Tuesday, January 30, 2018

Try to prove God doesn't exist.

Vincent J. Curtis

27 Dec 2017

The Hamilton Spectator is having fun with its readers by publishing letters concerning the proof of God's existence, and the relation between religion and science.  None of the published letters indicated any familiarity at all with the various proofs of God's existence, and the exercise was one of an amusing game of the blind misleading the blind.

Aristotle, Plotinus, St. Augustine, St. Thomas Aquinas, and Gottfried Leibniz all offered sophisticated metaphysical proofs of God's existence, and these were recently summarized in an excellent book by the philosophy professor Edward Feser.  Below is a highly abbreviated summary, in critical form. 


RE: Science Misunderstood.


What a hash has been made of the discussion of the proofs of the existence of God!

It is not that everything, including the universe, requires a cause - so what caused God?  It is that no potential can be actualized unless something already actual actualizes it, (i.e. the principle of causality).  So, there exists a purely actual cause of the existence of things. This proof of the existence of God was first offered in Aristotle’s Metaphysics, and Aristotle declined to say that the universe had a beginning.

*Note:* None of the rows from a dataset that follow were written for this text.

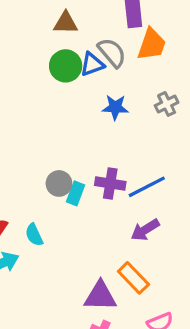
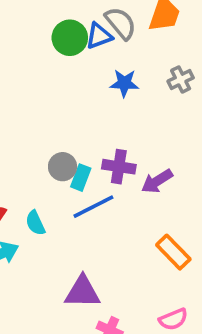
blue line: (147, 187) -> (93, 207), moved
purple arrow: (145, 230) -> (157, 181), moved
orange rectangle: (133, 278) -> (173, 252), moved
purple triangle: (100, 296) -> (83, 292), moved

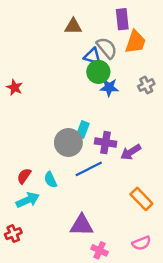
blue triangle: (99, 36) -> (92, 56), turned 36
green circle: (70, 38) -> (98, 72), moved
gray circle: (63, 167) -> (68, 143), size x1.5
cyan rectangle: (81, 178) -> (83, 129), moved

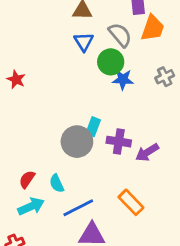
blue triangle: (92, 56) -> (84, 42), moved, turned 42
blue line: (89, 169) -> (78, 208), moved
orange rectangle: (141, 199) -> (131, 202), moved

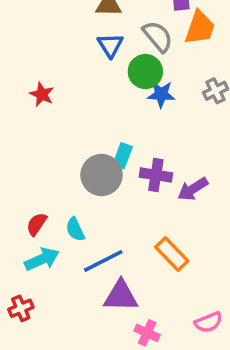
red star: (16, 79) -> (42, 94), moved

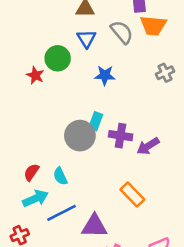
orange trapezoid: (200, 28) -> (153, 26), turned 76
green circle: (145, 72) -> (58, 58), moved
blue star: (161, 94) -> (105, 75), moved
blue line: (103, 261) -> (62, 213), moved

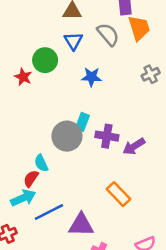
orange trapezoid: (153, 26) -> (139, 28), turned -112
red semicircle: (31, 172) -> (31, 179), moved
cyan semicircle: (60, 176) -> (41, 163), moved

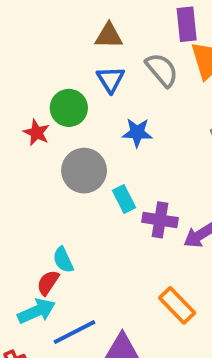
cyan rectangle: (82, 122) -> (124, 199), turned -48
gray circle: (67, 136) -> (84, 171), moved

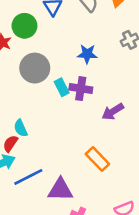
blue star: (137, 133) -> (87, 54), moved
purple cross: (160, 220) -> (81, 89), moved

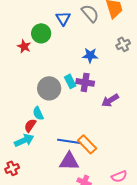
gray circle: (35, 68) -> (49, 88), moved
orange rectangle: (97, 159) -> (87, 144), moved
blue line: (28, 177) -> (69, 141), moved, turned 35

There must be at least one necessary being to explain why any contingent thing exists at all, and why any particular contingent thing persists in existence at any moment.  In principle, there can only be one necessary being.  And for there to be such a thing is for God to exist.

A thing that is composed of parts requires a concurrent cause keeping those parts together.  So, there must exist a simple or non-composite cause that is the uncaused cause of everything other than itself.

The existence of abstract universals, that exist in human-mind-external reality, the existence of propositions that are capable of existence outside of any human mind, the existence of numbers – other objects of thought, exist in a realm distinct from both the material world and from the human mind.  A realistic view of the world would hold that some propositions would be true whether or not the material world even exists – such as propositions of logic and mathematics that are true of necessity.  For these abstract objects to exist, they cannot depend upon the existence of a human intellect.  The necessity that there must be an infinite, divine intellect presents itself.

The essence of a thing is really distinct from the existence of that thing.  Nothing can be the cause of existence of itself, and the existence of that thing must be imparted to it by some cause distinct from itself, and at every moment that it does exist.  Unless the essence of the thing is identical with its existence – something that just is subsistent existence itself.  And subsistent existence itself exists in a necessary way and is uncaused.  Subsistent existence itself has no potential for existence requiring actualization, but exists in a purely actual way.  Subsistence existence when more fully explored is found to have other attributes which are what it is for God to exist.

These arguments, when fully fleshed out, have withstood the objections of the greatest minds set against them.

The argument is not whether or not God exists – for that has been established in Natural Theology; the argument is which of the revealed religions is the true one.